Exercise description:
Set down every entry word for word. Omit the pictures.

++++++++++++++++++++

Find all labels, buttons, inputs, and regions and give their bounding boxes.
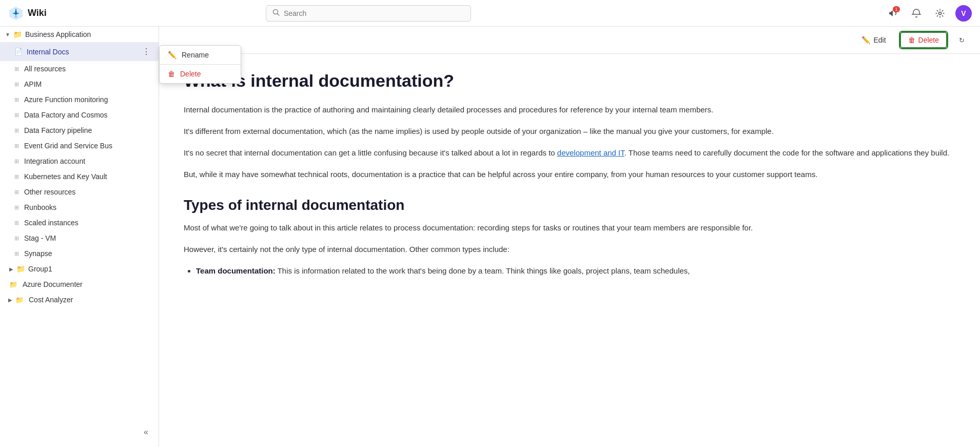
avatar[interactable]: V bbox=[955, 5, 972, 22]
rename-icon: ✏️ bbox=[168, 51, 177, 59]
svg-line-3 bbox=[277, 13, 279, 15]
dev-it-link[interactable]: development and IT bbox=[557, 148, 624, 157]
bullet1-label: Team documentation: bbox=[196, 266, 276, 275]
cost-analyzer-label: Cost Analyzer bbox=[29, 296, 73, 304]
chevron-right-icon: ▶ bbox=[9, 266, 13, 272]
delete-label: Delete bbox=[918, 36, 939, 44]
refresh-icon: ↻ bbox=[959, 36, 965, 44]
sidebar-group-business-app[interactable]: ▼ 📁 Business Application bbox=[0, 27, 159, 42]
notifications-button[interactable] bbox=[908, 5, 925, 22]
sidebar-collapse-button[interactable]: « bbox=[140, 425, 152, 439]
content-para5: Most of what we're going to talk about i… bbox=[184, 222, 955, 234]
edit-icon: ✏️ bbox=[861, 36, 870, 44]
sidebar-item-event-grid[interactable]: ⊞ Event Grid and Service Bus bbox=[0, 138, 159, 153]
delete-icon: 🗑 bbox=[908, 36, 915, 44]
content-para6: However, it's certainly not the only typ… bbox=[184, 243, 955, 256]
sidebar-item-label: Stag - VM bbox=[24, 234, 56, 242]
sidebar-item-label: Data Factory and Cosmos bbox=[24, 111, 108, 119]
page-icon: ⊞ bbox=[14, 127, 19, 134]
sidebar-item-label: Integration account bbox=[24, 157, 85, 165]
azure-documenter-label: Azure Documenter bbox=[23, 280, 83, 288]
sidebar-item-scaled-instances[interactable]: ⊞ Scaled instances bbox=[0, 215, 159, 230]
context-menu-rename[interactable]: ✏️ Rename bbox=[160, 46, 241, 64]
content-heading: What is internal documentation? bbox=[184, 70, 955, 91]
content-body: What is internal documentation? Internal… bbox=[159, 54, 980, 447]
para3-prefix: It's no secret that internal documentati… bbox=[184, 148, 557, 157]
announcements-button[interactable]: 1 bbox=[885, 5, 901, 22]
list-item-team-docs: Team documentation: This is information … bbox=[196, 265, 955, 277]
page-icon: ⊞ bbox=[14, 158, 19, 165]
page-icon: ⊞ bbox=[14, 112, 19, 119]
page-icon: ⊞ bbox=[14, 96, 19, 103]
folder-icon: 📁 bbox=[13, 30, 22, 38]
page-icon: ⊞ bbox=[14, 235, 19, 242]
folder-icon: 📁 bbox=[16, 265, 25, 273]
page-icon: ⊞ bbox=[14, 250, 19, 257]
sidebar-item-data-factory-pipeline[interactable]: ⊞ Data Factory pipeline bbox=[0, 123, 159, 138]
content-list: Team documentation: This is information … bbox=[184, 265, 955, 277]
context-menu: ✏️ Rename 🗑 Delete bbox=[159, 45, 241, 84]
page-icon: ⊞ bbox=[14, 204, 19, 211]
chevron-right-icon: ▶ bbox=[8, 297, 12, 303]
sidebar-item-label: Scaled instances bbox=[24, 219, 79, 227]
main-area: ✏️ Edit 🗑 Delete ↻ What is internal docu… bbox=[159, 27, 980, 447]
chevron-down-icon: ▼ bbox=[5, 32, 10, 37]
page-icon: ⊞ bbox=[14, 173, 19, 180]
sidebar-item-synapse[interactable]: ⊞ Synapse bbox=[0, 246, 159, 261]
sidebar-item-all-resources[interactable]: ⊞ All resources bbox=[0, 61, 159, 76]
sidebar-item-label: APIM bbox=[24, 80, 42, 88]
edit-button[interactable]: ✏️ Edit bbox=[854, 32, 893, 48]
edit-label: Edit bbox=[873, 36, 886, 44]
announcements-badge: 1 bbox=[893, 6, 900, 12]
sidebar-item-cost-analyzer[interactable]: ▶ 📁 Cost Analyzer bbox=[0, 292, 159, 307]
delete-button[interactable]: 🗑 Delete bbox=[900, 32, 947, 48]
page-icon: ⊞ bbox=[14, 189, 19, 196]
sidebar-item-other-resources[interactable]: ⊞ Other resources bbox=[0, 184, 159, 200]
content-para2: It's different from external documentati… bbox=[184, 125, 955, 138]
sidebar-item-runbooks[interactable]: ⊞ Runbooks bbox=[0, 200, 159, 215]
context-menu-delete-label: Delete bbox=[180, 70, 201, 78]
page-icon: ⊞ bbox=[14, 143, 19, 149]
sidebar-item-label: Synapse bbox=[24, 249, 52, 258]
sidebar-item-label: Azure Function monitoring bbox=[24, 95, 108, 104]
gear-icon bbox=[935, 8, 945, 18]
sidebar-item-label: Data Factory pipeline bbox=[24, 126, 92, 134]
sidebar-item-label: Other resources bbox=[24, 188, 75, 196]
sidebar-item-label: Runbooks bbox=[24, 203, 56, 211]
content-para4: But, while it may have somewhat technica… bbox=[184, 168, 955, 181]
sidebar-group-group1[interactable]: ▶ 📁 Group1 bbox=[0, 261, 159, 277]
sidebar-item-azure-documenter[interactable]: 📁 Azure Documenter bbox=[0, 277, 159, 292]
topbar-actions: 1 V bbox=[885, 5, 972, 22]
context-menu-delete[interactable]: 🗑 Delete bbox=[160, 65, 241, 83]
sidebar-item-azure-function[interactable]: ⊞ Azure Function monitoring bbox=[0, 92, 159, 107]
bullet1-text: This is information related to the work … bbox=[278, 266, 690, 275]
refresh-button[interactable]: ↻ bbox=[953, 32, 970, 48]
page-icon: ⊞ bbox=[14, 220, 19, 226]
page-icon: ⊞ bbox=[14, 81, 19, 88]
content-heading2: Types of internal documentation bbox=[184, 197, 955, 213]
sidebar-item-internal-docs[interactable]: 📄 Internal Docs ⋮ bbox=[0, 42, 159, 61]
context-menu-rename-label: Rename bbox=[182, 51, 209, 59]
logo-icon bbox=[8, 6, 24, 21]
sidebar-item-data-factory-cosmos[interactable]: ⊞ Data Factory and Cosmos bbox=[0, 107, 159, 123]
content-para3: It's no secret that internal documentati… bbox=[184, 147, 955, 159]
delete-icon: 🗑 bbox=[168, 70, 175, 78]
logo[interactable]: Wiki bbox=[8, 6, 47, 21]
sidebar: ▼ 📁 Business Application 📄 Internal Docs… bbox=[0, 27, 159, 447]
sidebar-item-stag-vm[interactable]: ⊞ Stag - VM bbox=[0, 230, 159, 246]
sidebar-group-label: Business Application bbox=[25, 30, 91, 38]
search-icon bbox=[272, 9, 280, 18]
search-input[interactable] bbox=[284, 9, 464, 17]
search-bar[interactable] bbox=[266, 5, 471, 22]
sidebar-item-integration-account[interactable]: ⊞ Integration account bbox=[0, 153, 159, 169]
para3-suffix: . Those teams need to carefully document… bbox=[624, 148, 949, 157]
content-toolbar: ✏️ Edit 🗑 Delete ↻ bbox=[159, 27, 980, 54]
settings-button[interactable] bbox=[932, 5, 948, 22]
topbar: Wiki 1 bbox=[0, 0, 980, 27]
sidebar-item-kubernetes[interactable]: ⊞ Kubernetes and Key Vault bbox=[0, 169, 159, 184]
sidebar-item-apim[interactable]: ⊞ APIM bbox=[0, 76, 159, 92]
bell-icon bbox=[911, 8, 922, 18]
three-dot-menu-button[interactable]: ⋮ bbox=[140, 46, 152, 57]
app-title: Wiki bbox=[28, 8, 47, 18]
content-para1: Internal documentation is the practice o… bbox=[184, 104, 955, 116]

++++++++++++++++++++

Response below:
Find all labels, buttons, inputs, and regions and give their bounding boxes.
avatar[interactable]: V bbox=[955, 5, 972, 22]
rename-icon: ✏️ bbox=[168, 51, 177, 59]
svg-line-3 bbox=[277, 13, 279, 15]
dev-it-link[interactable]: development and IT bbox=[557, 148, 624, 157]
bullet1-label: Team documentation: bbox=[196, 266, 276, 275]
cost-analyzer-label: Cost Analyzer bbox=[29, 296, 73, 304]
chevron-right-icon: ▶ bbox=[9, 266, 13, 272]
delete-label: Delete bbox=[918, 36, 939, 44]
refresh-icon: ↻ bbox=[959, 36, 965, 44]
sidebar-group-business-app[interactable]: ▼ 📁 Business Application bbox=[0, 27, 159, 42]
notifications-button[interactable] bbox=[908, 5, 925, 22]
sidebar-collapse-button[interactable]: « bbox=[140, 425, 152, 439]
content-para5: Most of what we're going to talk about i… bbox=[184, 222, 955, 234]
edit-icon: ✏️ bbox=[861, 36, 870, 44]
sidebar-item-event-grid[interactable]: ⊞ Event Grid and Service Bus bbox=[0, 138, 159, 153]
delete-icon: 🗑 bbox=[908, 36, 915, 44]
content-para6: However, it's certainly not the only typ… bbox=[184, 243, 955, 256]
sidebar-item-label: Stag - VM bbox=[24, 234, 56, 242]
sidebar-item-label: Data Factory and Cosmos bbox=[24, 111, 108, 119]
page-icon: ⊞ bbox=[14, 127, 19, 134]
sidebar-item-label: Integration account bbox=[24, 157, 85, 165]
azure-documenter-label: Azure Documenter bbox=[23, 280, 83, 288]
sidebar-item-scaled-instances[interactable]: ⊞ Scaled instances bbox=[0, 215, 159, 230]
context-menu-rename[interactable]: ✏️ Rename bbox=[160, 46, 241, 64]
content-heading: What is internal documentation? bbox=[184, 70, 955, 91]
content-body: What is internal documentation? Internal… bbox=[159, 54, 980, 447]
para3-prefix: It's no secret that internal documentati… bbox=[184, 148, 557, 157]
announcements-button[interactable]: 1 bbox=[885, 5, 901, 22]
list-item-team-docs: Team documentation: This is information … bbox=[196, 265, 955, 277]
page-icon: ⊞ bbox=[14, 158, 19, 165]
page-icon: ⊞ bbox=[14, 112, 19, 119]
page-icon: ⊞ bbox=[14, 96, 19, 103]
folder-icon: 📁 bbox=[13, 30, 22, 38]
page-icon: ⊞ bbox=[14, 235, 19, 242]
folder-icon: 📁 bbox=[16, 265, 25, 273]
page-icon: ⊞ bbox=[14, 250, 19, 257]
sidebar-item-data-factory-pipeline[interactable]: ⊞ Data Factory pipeline bbox=[0, 123, 159, 138]
content-list: Team documentation: This is information … bbox=[184, 265, 955, 277]
context-menu: ✏️ Rename 🗑 Delete bbox=[159, 45, 241, 84]
page-icon: ⊞ bbox=[14, 204, 19, 211]
chevron-right-icon: ▶ bbox=[8, 297, 12, 303]
sidebar-item-label: Scaled instances bbox=[24, 219, 79, 227]
main-area: ✏️ Edit 🗑 Delete ↻ What is internal docu… bbox=[159, 27, 980, 447]
chevron-down-icon: ▼ bbox=[5, 32, 10, 37]
page-icon: ⊞ bbox=[14, 173, 19, 180]
sidebar-item-synapse[interactable]: ⊞ Synapse bbox=[0, 246, 159, 261]
sidebar-item-all-resources[interactable]: ⊞ All resources bbox=[0, 61, 159, 76]
sidebar-item-label: APIM bbox=[24, 80, 42, 88]
edit-button[interactable]: ✏️ Edit bbox=[854, 32, 893, 48]
edit-label: Edit bbox=[873, 36, 886, 44]
announcements-badge: 1 bbox=[893, 6, 900, 12]
sidebar-item-cost-analyzer[interactable]: ▶ 📁 Cost Analyzer bbox=[0, 292, 159, 307]
delete-button[interactable]: 🗑 Delete bbox=[900, 32, 947, 48]
page-icon: ⊞ bbox=[14, 189, 19, 196]
sidebar-item-other-resources[interactable]: ⊞ Other resources bbox=[0, 184, 159, 200]
content-para2: It's different from external documentati… bbox=[184, 125, 955, 138]
sidebar-item-runbooks[interactable]: ⊞ Runbooks bbox=[0, 200, 159, 215]
context-menu-delete-label: Delete bbox=[180, 70, 201, 78]
page-icon: ⊞ bbox=[14, 143, 19, 149]
sidebar-item-label: Synapse bbox=[24, 249, 52, 258]
sidebar-item-label: Azure Function monitoring bbox=[24, 95, 108, 104]
gear-icon bbox=[935, 8, 945, 18]
sidebar-item-label: Data Factory pipeline bbox=[24, 126, 92, 134]
sidebar-item-label: Other resources bbox=[24, 188, 75, 196]
sidebar-item-label: Runbooks bbox=[24, 203, 56, 211]
content-para4: But, while it may have somewhat technica… bbox=[184, 168, 955, 181]
sidebar-group-group1[interactable]: ▶ 📁 Group1 bbox=[0, 261, 159, 277]
sidebar-item-azure-documenter[interactable]: 📁 Azure Documenter bbox=[0, 277, 159, 292]
topbar-actions: 1 V bbox=[885, 5, 972, 22]
context-menu-delete[interactable]: 🗑 Delete bbox=[160, 65, 241, 83]
sidebar-item-azure-function[interactable]: ⊞ Azure Function monitoring bbox=[0, 92, 159, 107]
bullet1-text: This is information related to the work … bbox=[278, 266, 690, 275]
refresh-button[interactable]: ↻ bbox=[953, 32, 970, 48]
page-icon: ⊞ bbox=[14, 220, 19, 226]
page-icon: ⊞ bbox=[14, 81, 19, 88]
content-heading2: Types of internal documentation bbox=[184, 197, 955, 213]
sidebar-item-internal-docs[interactable]: 📄 Internal Docs ⋮ bbox=[0, 42, 159, 61]
context-menu-rename-label: Rename bbox=[182, 51, 209, 59]
logo-icon bbox=[8, 6, 24, 21]
sidebar-item-data-factory-cosmos[interactable]: ⊞ Data Factory and Cosmos bbox=[0, 107, 159, 123]
content-para3: It's no secret that internal documentati… bbox=[184, 147, 955, 159]
delete-icon: 🗑 bbox=[168, 70, 175, 78]
logo[interactable]: Wiki bbox=[8, 6, 47, 21]
sidebar: ▼ 📁 Business Application 📄 Internal Docs… bbox=[0, 27, 159, 447]
sidebar-item-stag-vm[interactable]: ⊞ Stag - VM bbox=[0, 230, 159, 246]
sidebar-group-label: Business Application bbox=[25, 30, 91, 38]
search-icon bbox=[272, 9, 280, 18]
search-input[interactable] bbox=[284, 9, 464, 17]
search-bar[interactable] bbox=[266, 5, 471, 22]
sidebar-item-integration-account[interactable]: ⊞ Integration account bbox=[0, 153, 159, 169]
para3-suffix: . Those teams need to carefully document… bbox=[624, 148, 949, 157]
content-toolbar: ✏️ Edit 🗑 Delete ↻ bbox=[159, 27, 980, 54]
settings-button[interactable] bbox=[932, 5, 948, 22]
topbar: Wiki 1 bbox=[0, 0, 980, 27]
sidebar-item-kubernetes[interactable]: ⊞ Kubernetes and Key Vault bbox=[0, 169, 159, 184]
sidebar-item-apim[interactable]: ⊞ APIM bbox=[0, 76, 159, 92]
bell-icon bbox=[911, 8, 922, 18]
three-dot-menu-button[interactable]: ⋮ bbox=[140, 46, 152, 57]
app-title: Wiki bbox=[28, 8, 47, 18]
content-para1: Internal documentation is the practice o… bbox=[184, 104, 955, 116]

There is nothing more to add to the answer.